Why Does (A-λ1I)(A-λ2I)x=0 Hold for Linear Combinations of Eigenvectors?

[makris]

Hi all,

I have the following question.

A = nxn non singular matrix
I = nxn identity matrix
li = eigevalues of A i=1,2...n
ui = eigenvectors corresponding to the previous eigenvalues.

It true that

( A - l1 * I ) * x =0

is satisfied by any vector of the form x = a1 * u1 where a1= arbitrary real number

Lanczos in his book Applied Analysis p. 61 claims that the following quadratic equation in A

( A - l1 * I ) * ( A - l2 * I ) * x = 0

is satisfied by an arbitrary linear combination of the first two eigenvectors

x = a1 * u1 + a2 * u2

It is not very obvious to me why this happens.
(Extending this to include n eigenvectors and eigenvalues will eventually lead to the so called Cayley-Hamilton theorem.)
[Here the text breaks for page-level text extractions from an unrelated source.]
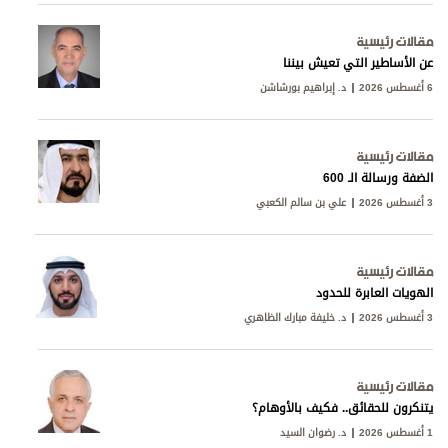
مقالات رئيسية
عن الأساطير التي تعيش بيننا
6 أغسطس 2026
د. إبراهيم بورشاشن
مقالات رئيسية
الضفة ورسالة الـ 600
3 أغسطس 2026
علي بن سالم الكعبي
مقالات رئيسية
الهويات العابرة للحدود
3 أغسطس 2026
د. خليفة مبارك الظاهري
مقالات رئيسية
يتنكرون للحقائق.. فكيف بالأوهام؟
1 أغسطس 2026
د. رضوان السيد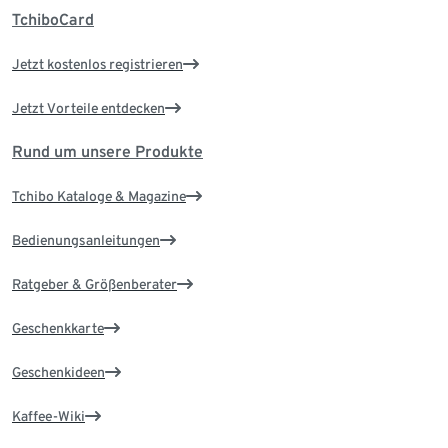
TchiboCard
Jetzt kostenlos registrieren
Jetzt Vorteile entdecken
Rund um unsere Produkte
Tchibo Kataloge & Magazine
Bedienungsanleitungen
Ratgeber & Größenberater
Geschenkkarte
Geschenkideen
Kaffee-Wiki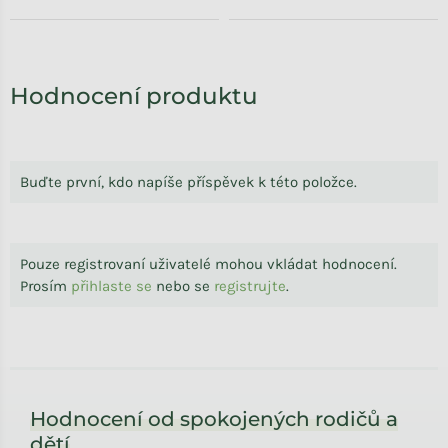
Hodnocení produktu
Buďte první, kdo napíše příspěvek k této položce.
Pouze registrovaní uživatelé mohou vkládat hodnocení.
Prosím
přihlaste se
nebo se
registrujte
.
Zápatí
Hodnocení od spokojených rodičů a
dětí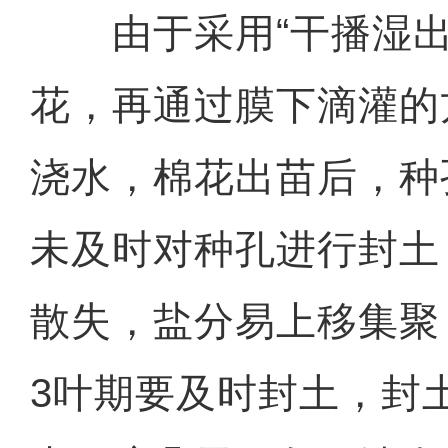
由于采用“干播湿出
花，再通过膜下滴灌的
浇水，棉花出苗后，种
未及时对种孔进行封土
散失，盐分易上移集聚
3叶期要及时封土，封土厚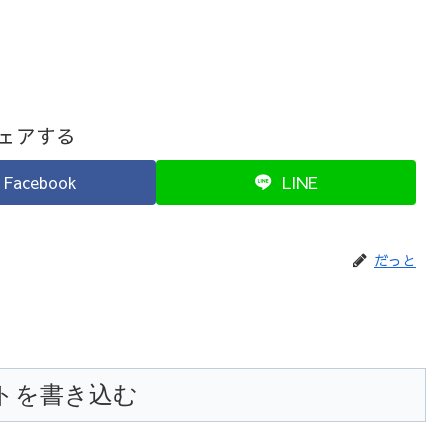
ェアする
Facebook
LINE
だっと
トを書き込む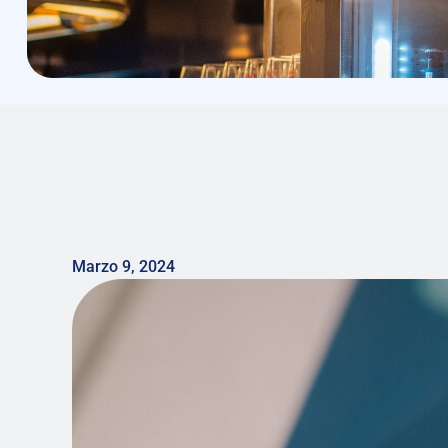
Marzo 9, 2024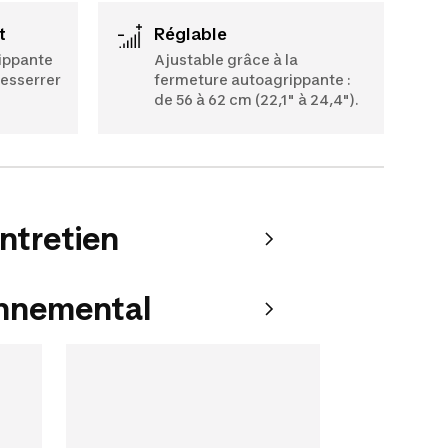
t
Réglable
ippante
Ajustable grâce à la
resserrer
fermeture autoagrippante :
de 56 à 62 cm (22,1" à 24,4").
entretien
onnemental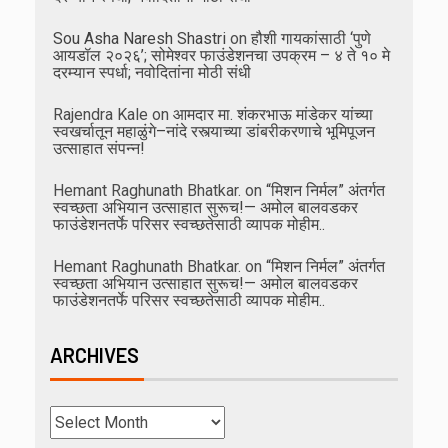
Sou Asha Naresh Shastri
on
हौशी गायकांसाठी ‘पुणे
आयडॉल २०२६’; सोमेश्वर फाउंडेशनचा उपक्रम – ४ ते १० मे
दरम्यान स्पर्धा; नवोदितांना मोठी संधी
Rajendra Kale
on
आमदार मा. शंकरभाऊ मांडेकर यांच्या
स्वखर्चातून महाळुंगे–नांदे रस्त्याच्या डांबरीकरणाचे भूमिपूजन
उत्साहात संपन्न!
Hemant Raghunath Bhatkar.
on
“मिशन निर्मल” अंतर्गत
स्वच्छता अभियान उत्साहात सुरूच!— अमोल बालवडकर
फाउंडेशनतर्फे परिसर स्वच्छतेसाठी व्यापक मोहीम..
Hemant Raghunath Bhatkar.
on
“मिशन निर्मल” अंतर्गत
स्वच्छता अभियान उत्साहात सुरूच!— अमोल बालवडकर
फाउंडेशनतर्फे परिसर स्वच्छतेसाठी व्यापक मोहीम..
ARCHIVES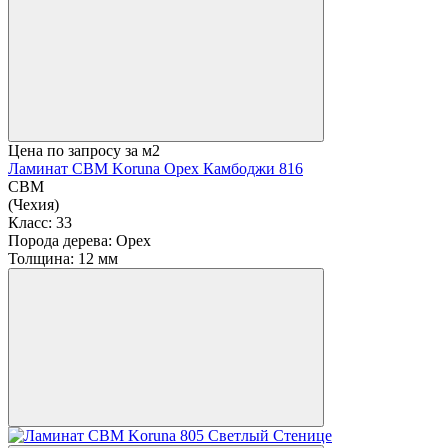
Цена по запросу
за м2
Ламинат CBM Koruna Орех Камбоджи 816
CBM
(Чехия)
Класс:
33
Порода дерева:
Орех
Толщина:
12 мм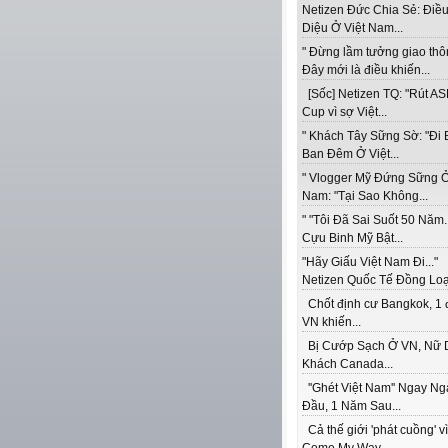
Netizen Đức Chia Sẻ: Điề
Diệu Ở Việt Nam...
" Đừng lầm tưởng giao thô
Đây mới là điều khiến...
[Sốc] Netizen TQ: "Rút A
Cup vì sợ Việt...
" Khách Tây Sững Sờ: "Đi 
Ban Đêm Ở Việt...
" Vlogger Mỹ Đứng Sững Ở
Nam: "Tại Sao Không...
" "Tôi Đã Sai Suốt 50 Năm..
Cựu Binh Mỹ Bật...
"Hãy Giấu Việt Nam Đi..."
Netizen Quốc Tế Đồng Loạt
Chốt định cư Bangkok, 1 
VN khiến...
Bị Cướp Sạch Ở VN, Nữ 
Khách Canada...
''Ghét Việt Nam'' Ngay Ng
Đầu, 1 Năm Sau...
Cả thế giới 'phát cuồng' vì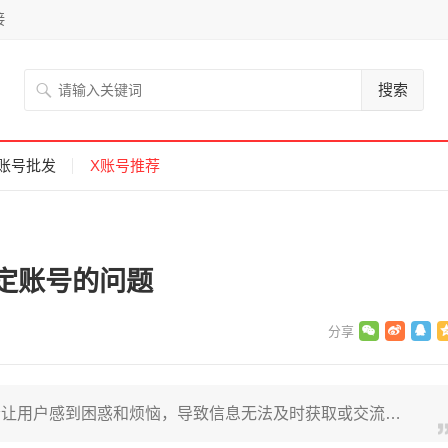
接
搜索
账号批发
X账号推荐
定账号的问题
会让用户感到困惑和烦恼，导致信息无法及时获取或交流…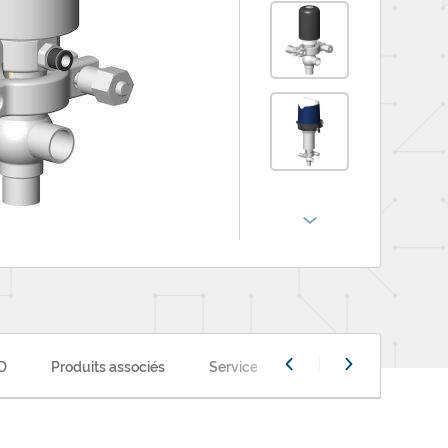
3D
Produits associés
Services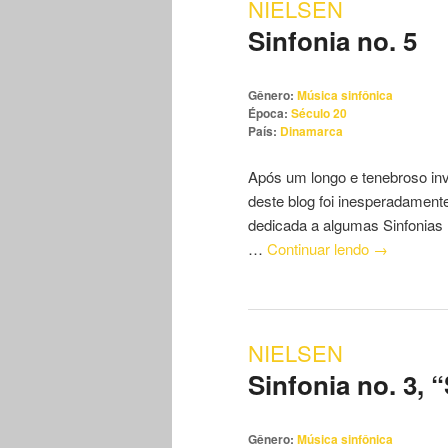
NIELSEN
Sinfonia no. 5
conteúdo
conteúdo
principal
secundário
Gênero:
Música sinfônica
Época:
Século 20
País:
Dinamarca
Após um longo e tenebroso inv
deste blog foi inesperadament
dedicada a algumas Sinfonias 
…
Continuar lendo
→
NIELSEN
Sinfonia no. 3, 
Gênero:
Música sinfônica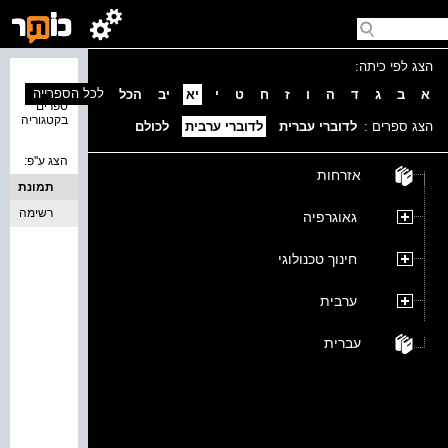
הצג לפי כיתה:
נמצאו 0
לכל הספרייה
א
ב
ג
ד
ה
ו
ז
ח
ט
י
יא
יב
הכל
ספרים
בקטגוריה
הצג ספרים :
לדוברי עברית
לדוברי ערבית
לכולם
הצג ע''פ:
אזרחות
תמונת
כריכה
רשימה
גאוגרפיה
חינוך טכנולוגי
ערבית
עברית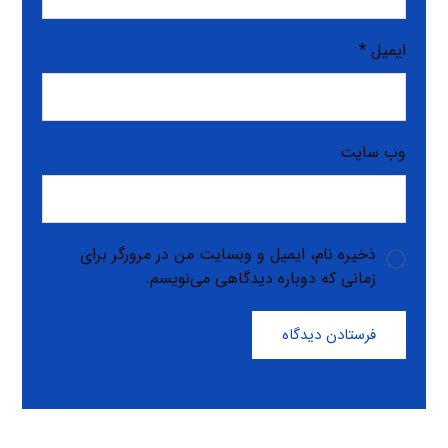
ایمیل
*
وب‌ سایت
ذخیره نام، ایمیل و وبسایت من در مرورگر برای
زمانی که دوباره دیدگاهی می‌نویسم.
فرستادن دیدگاه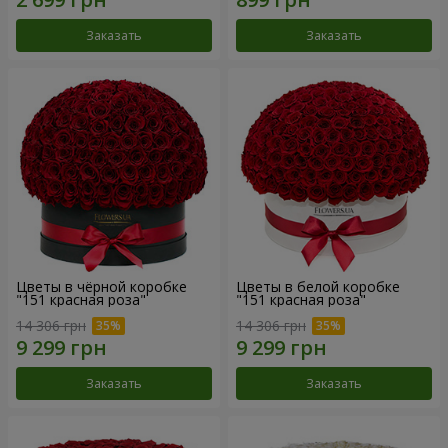
Заказать
Заказать
Цветы в чёрной коробке
Цветы в белой коробке
"151 красная роза"
"151 красная роза"
14 306 грн
14 306 грн
Заказать
Заказать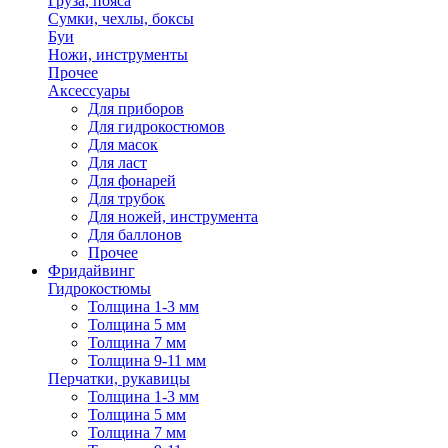
Груза, пояса
Сумки, чехлы, боксы
Буи
Ножи, инструменты
Прочее
Аксессуары
Для приборов
Для гидрокостюмов
Для масок
Для ласт
Для фонарей
Для трубок
Для ножей, инструмента
Для баллонов
Прочее
Фридайвинг
Гидрокостюмы
Толщина 1-3 мм
Толщина 5 мм
Толщина 7 мм
Толщина 9-11 мм
Перчатки, рукавицы
Толщина 1-3 мм
Толщина 5 мм
Толщина 7 мм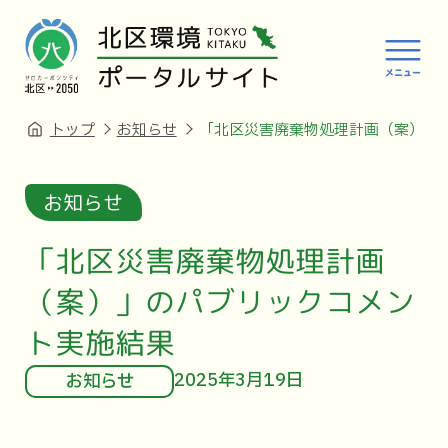
トップ
お知らせ
「北区災害廃棄物処理計画（案）」
お知らせ
「北区災害廃棄物処理計画
（案）」のパブリックコメン
ト実施結果
2025年3月19日
お知らせ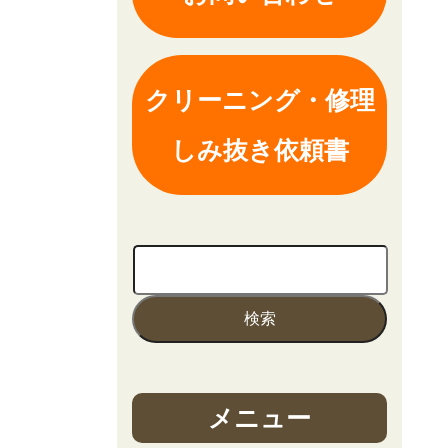
クリーニング・修理
しみ抜き依頼書
メニュー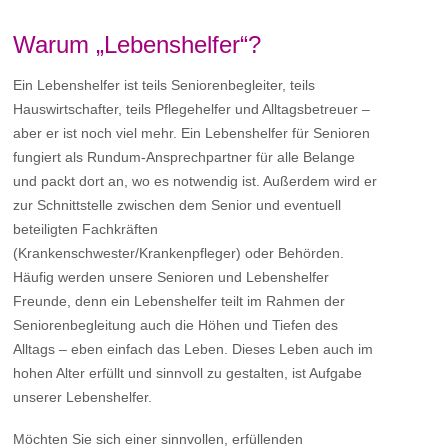
Warum „Lebenshelfer“?
Ein Lebenshelfer ist teils Seniorenbegleiter, teils
Hauswirtschafter, teils Pflegehelfer und Alltagsbetreuer –
aber er ist noch viel mehr. Ein Lebenshelfer für Senioren
fungiert als Rundum-Ansprechpartner für alle Belange
und packt dort an, wo es notwendig ist. Außerdem wird er
zur Schnittstelle zwischen dem Senior und eventuell
beteiligten Fachkräften
(Krankenschwester/Krankenpfleger) oder Behörden.
Häufig werden unsere Senioren und Lebenshelfer
Freunde, denn ein Lebenshelfer teilt im Rahmen der
Seniorenbegleitung auch die Höhen und Tiefen des
Alltags – eben einfach das Leben. Dieses Leben auch im
hohen Alter erfüllt und sinnvoll zu gestalten, ist Aufgabe
unserer Lebenshelfer.
Möchten Sie sich einer sinnvollen, erfüllenden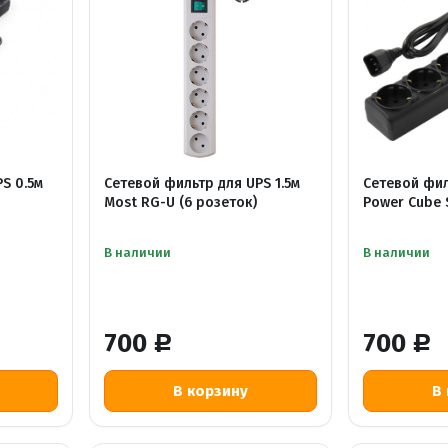
S 0.5м
Cетевой фильтр для UPS 1.5м
Сетевой фил
Most RG-U (6 розеток)
Power Cube 
В наличии
В наличии
700
700
Р
Р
I was wondering if you could give me a hint starting from first principals.

Thanks

 

[lurflurf]

( A - l1 * I ) * ( A - l2 * I ) = ( A - l2 * I ) *( A - l1 * I )
so if
T=( A - l1 * I ) * ( A - l2 * I ) = ( A - l2 * I ) *( A - l1 * I )
T(a1 * u1)=a1*T(u1)=0
T(a2 * u2)=a1*T(u2)=0
hence by linearity
T(a1 * u1 + a2 * u2)=0

 

[M98Ranger]

for sharing your question and thoughts on solving the eigenvector problem. The first equation you mentioned is known as the eigenvalue equation, where the matrix A multiplied by an eigenvector u results in a scalar multiple of the same eigenvector, represented by the eigenvalue λ. This equation can be rewritten as (A-λI)u=0, where I is the identity matrix. This equation only has a non-trivial solution when the determinant of (A-λI) is equal to 0, which leads to the characteristic polynomial of A.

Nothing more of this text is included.